▶ INSTRUCTIONS FOR THE TASK: Could you output each line below precisely as it stands, without the images?

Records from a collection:

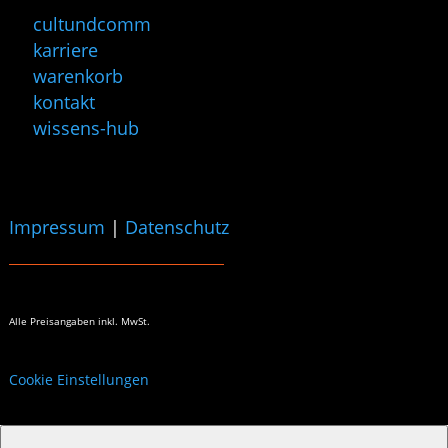
cultundcomm
karriere
warenkorb
kontakt
wissens-hub
Impressum
|
Datenschutz
Alle Preisangaben
inkl. MwSt.
Cookie Einstellungen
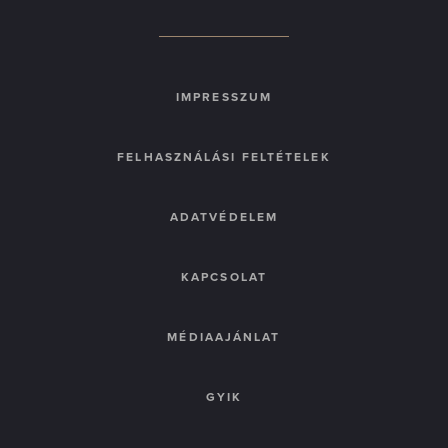
IMPRESSZUM
FELHASZNÁLÁSI FELTÉTELEK
ADATVÉDELEM
KAPCSOLAT
MÉDIAAJÁNLAT
GYIK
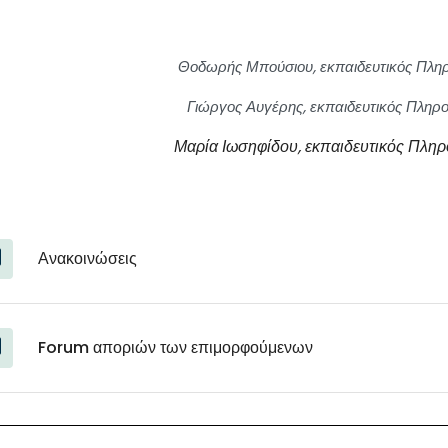
Θοδωρής Μπούσιου,
εκπαιδευτικός
Πλη
Γιώργος Αυγέρης,
εκπαιδευτικός
Πληρο
Μαρία Ιωσηφίδου,
εκπαιδευτικός
Πληρ
Ανακοινώσεις
Forum αποριών των επιμορφούμενων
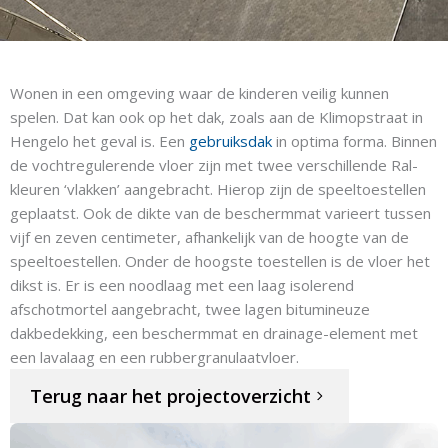
Wonen in een omgeving waar de kinderen veilig kunnen
spelen. Dat kan ook op het dak, zoals aan de Klimopstraat in
Hengelo het geval is. Een
gebruiksdak
in optima forma. Binnen
de vochtregulerende vloer zijn met twee verschillende Ral-
kleuren ‘vlakken’ aangebracht. Hierop zijn de speeltoestellen
geplaatst. Ook de dikte van de beschermmat varieert tussen
vijf en zeven centimeter, afhankelijk van de hoogte van de
speeltoestellen. Onder de hoogste toestellen is de vloer het
dikst is. Er is een noodlaag met een laag isolerend
afschotmortel aangebracht, twee lagen bitumineuze
dakbedekking, een beschermmat en drainage-element met
een lavalaag en een rubbergranulaatvloer.
Terug naar het projectoverzicht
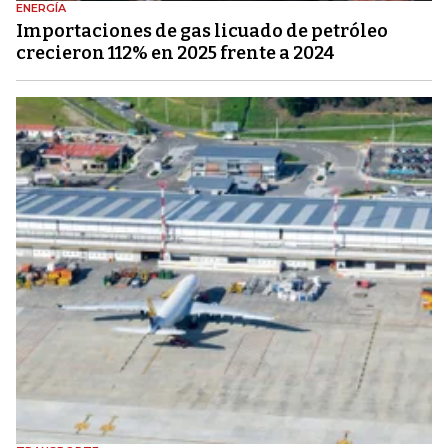
ENERGÍA
Importaciones de gas licuado de petróleo
crecieron 112% en 2025 frente a 2024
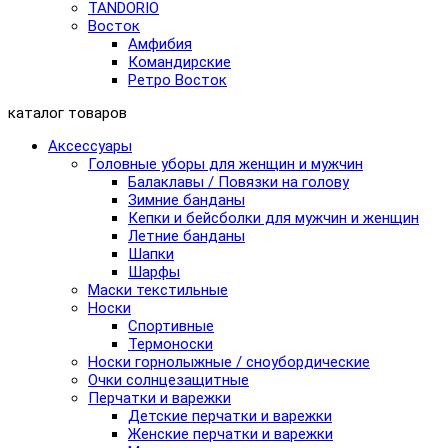
TANDORIO
Восток
Амфибия
Командирские
Ретро Восток
каталог товаров
Аксессуары
Головные уборы для женщин и мужчин
Балаклавы / Повязки на голову
Зимние банданы
Кепки и бейсболки для мужчин и женщин
Летние банданы
Шапки
Шарфы
Маски текстильные
Носки
Спортивные
Термоноски
Носки горнолыжные / сноубордические
Очки солнцезащитные
Перчатки и варежки
Детские перчатки и варежки
Женские перчатки и варежки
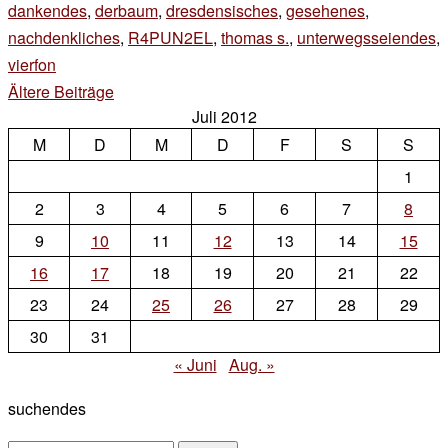
dankendes
,
derbaum
,
dresdensisches
,
gesehenes
,
nachdenkliches
,
R4PUN2EL
,
thomas s.
,
unterwegsseiendes
,
vierfon
2 Kommentare
zu
Beitragsnavigation
Ältere Beiträge
Juli 2012
ein
M
D
M
D
F
S
S
1
2
3
4
5
6
7
8
9
10
11
12
13
14
15
16
17
18
19
20
21
22
23
24
25
26
27
28
29
30
31
« Juni
Aug. »
suchendes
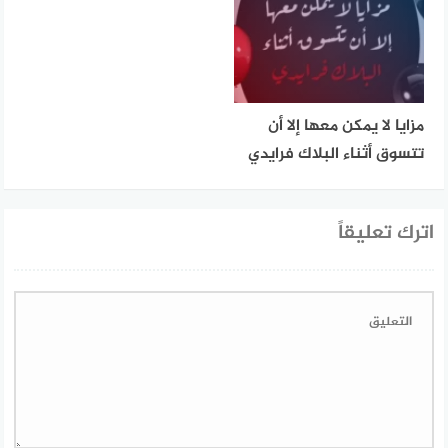
مزايا لا يمكن معها إلا أن
تتسوق أثناء البلاك فرايدي
اترك تعليقاً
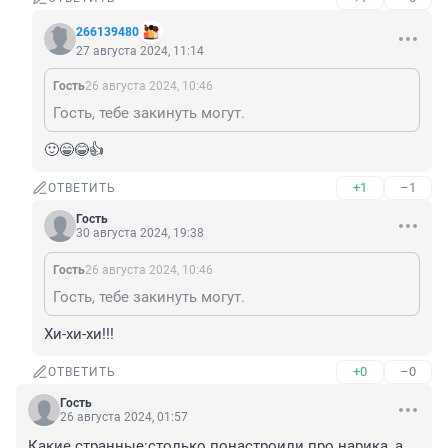
266139480
27 августа 2024, 11:14
Гость
26 августа 2024, 10:46
Гость, тебе закинуть могут.
🙂😁😂👍
+1
–1
ОТВЕТИТЬ
Гость
30 августа 2024, 19:38
Гость
26 августа 2024, 10:46
Гость, тебе закинуть могут.
Хи-хи-хи!!!
+0
–0
ОТВЕТИТЬ
Гость
26 августа 2024, 01:57
Какие странные:столько понастроили про нарика, а 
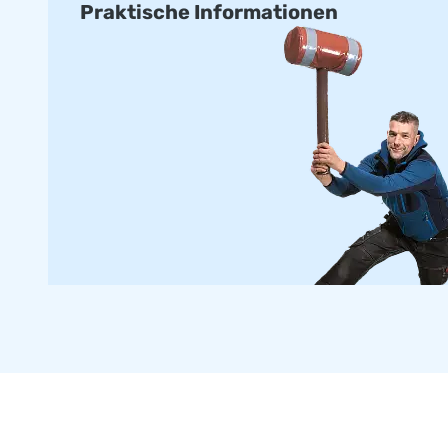
Praktische Informationen
• 6 x 5 m • 8 x 5 m • 10 x 8 m
• 6 x 6 m • 8 x 6 m • 10 x 12 m
• 6 x 8 m • 8 x 8 m • 12 x 15 m
• 6 x 12 m • 8 x 12 m • 14 x 20 m
Alle aufblasbaren Sprungberge werden aus hochwertigen Mat
standardmäßig mit den richtigen Zertifizierungen und Hand
öffentlichen Gebrauch geliefert.
Standard-Airmountains können in ca. 2 - 4 Wochen geliefer
Poersonalisiert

▶ EXERCISE ANSWER:
cultundcomm
karriere
warenkorb
kontakt
wissens-hub
Impressum
|
Datenschutz
Alle Preisangaben
inkl. MwSt.
Cookie Einstellungen
IMPRESSZUM
FELHASZNÁLÁSI FELTÉTELEK
ADATVÉDELEM
KAPCSOLAT
MÉDIAAJÁNLAT
GYIK
Θοδωρής Μπούσιου,
εκπαιδευτικός
Πλη
Γιώργος Αυγέρης,
εκπαιδευτικός
Πληρο
Μαρία Ιωσηφίδου,
εκπαιδευτικός
Πληρ
Ανακοινώσεις
Forum αποριών των επιμορφούμενων
Wonen in een omgeving waar de kinderen veilig kunnen
spelen. Dat kan ook op het dak, zoals aan de Klimopstraat in
Hengelo het geval is. Een
gebruiksdak
in optima forma. Binnen
de vochtregulerende vloer zijn met twee verschillende Ral-
kleuren ‘vlakken’ aangebracht. Hierop zijn de speeltoestellen
geplaatst. Ook de dikte van de beschermmat varieert tussen
vijf en zeven centimeter, afhankelijk van de hoogte van de
speeltoestellen. Onder de hoogste toestellen is de vloer het
dikst is. Er is een noodlaag met een laag isolerend
afschotmortel aangebracht, twee lagen bitumineuze
dakbedekking, een beschermmat en drainage-element met
een lavalaag en een rubbergranulaatvloer.
Terug naar het projectoverzicht
ENERGÍA
Importaciones de gas licuado de petróleo
crecieron 112% en 2025 frente a 2024
TANDORIO
Восток
Амфибия
Командирские
Ретро Восток
каталог товаров
Аксессуары
Головные уборы для женщин и мужчин
Балаклавы / Повязки на голову
Зимние банданы
Кепки и бейсболки для мужчин и женщин
Летние банданы
Шапки
Шарфы
Маски текстильные
Носки
Спортивные
Термоноски
Носки горнолыжные / сноубордические
Очки солнцезащитные
Перчатки и варежки
Детские перчатки и варежки
Женские перчатки и варежки
dankendes
,
derbaum
,
dresdensisches
,
gesehenes
,
nachdenkliches
,
R4PUN2EL
,
thomas s.
,
unterwegsseiendes
,
vierfon
2 Kommentare
zu
Beitragsnavigation
Ältere Beiträge
Juli 2012
ein
M
D
M
D
F
S
S
1
2
3
4
5
6
7
8
9
10
11
12
13
14
15
16
17
18
19
20
21
22
23
24
25
26
27
28
29
30
31
« Juni
Aug. »
suchendes
مزايا لا يمكن معها إلا أن
تتسوق أثناء البلاك فرايدي
اترك تعليقاً
266139480
27 августа 2024, 11:14
Гость
26 августа 2024, 10:46
Гость, тебе закинуть могут.
🙂😁😂👍
+1
–1
ОТВЕТИТЬ
Гость
30 августа 2024, 19:38
Гость
26 августа 2024, 10:46
Гость, тебе закинуть могут.
Хи-хи-хи!!!
+0
–0
ОТВЕТИТЬ
Гость
26 августа 2024, 01:57
Какие странные:столько понастроили про нарика, а 
Praktische Informationen
• 6 x 5 m • 8 x 5 m • 10 x 8 m
• 6 x 6 m • 8 x 6 m • 10 x 12 m
• 6 x 8 m • 8 x 8 m • 12 x 15 m
• 6 x 12 m • 8 x 12 m • 14 x 20 m
Alle aufblasbaren Sprungberge werden aus hochwertigen Mat
standardmäßig mit den richtigen Zertifizierungen und Hand
öffentlichen Gebrauch geliefert.
Standard-Airmountains können in ca. 2 - 4 Wochen geliefer
Poersonalisiert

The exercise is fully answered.